### [TASK TO CARRY OUT]
Please reproduce all the records exactly while leaving out their pictures.

Start of Block

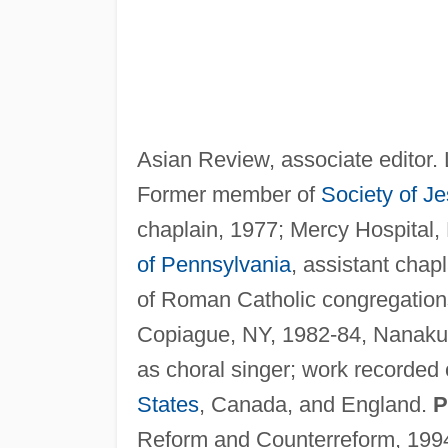
Asian Review, associate editor. L
Former member of
Society of J
chaplain, 1977; Mercy Hospital,
of Pennsylvania
, assistant chap
of Roman Catholic congregations
Copiague, NY, 1982-84, Nanakul
as choral singer; work recorded
States
, Canada, and England.
P
Reform and Counterreform, 1994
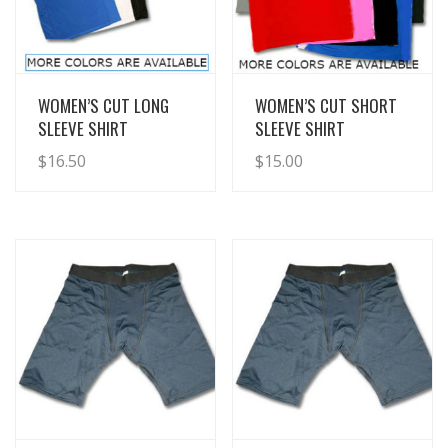
View Details
View Details
WOMEN’S CUT LONG
WOMEN’S CUT SHORT
SLEEVE SHIRT
SLEEVE SHIRT
$
16.50
$
15.00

End of Block

### [REPLY]
Asian Review, associate editor. L
Former member of
Society of J
chaplain, 1977; Mercy Hospital,
of Pennsylvania
, assistant chap
of Roman Catholic congregations
Copiague, NY, 1982-84, Nanakul
as choral singer; work recorded
States
, Canada, and England.
P
Reform and Counterreform, 1994
View Details
View Details
WOMEN’S CUT LONG
WOMEN’S CUT SHORT
SLEEVE SHIRT
SLEEVE SHIRT
$
16.50
$
15.00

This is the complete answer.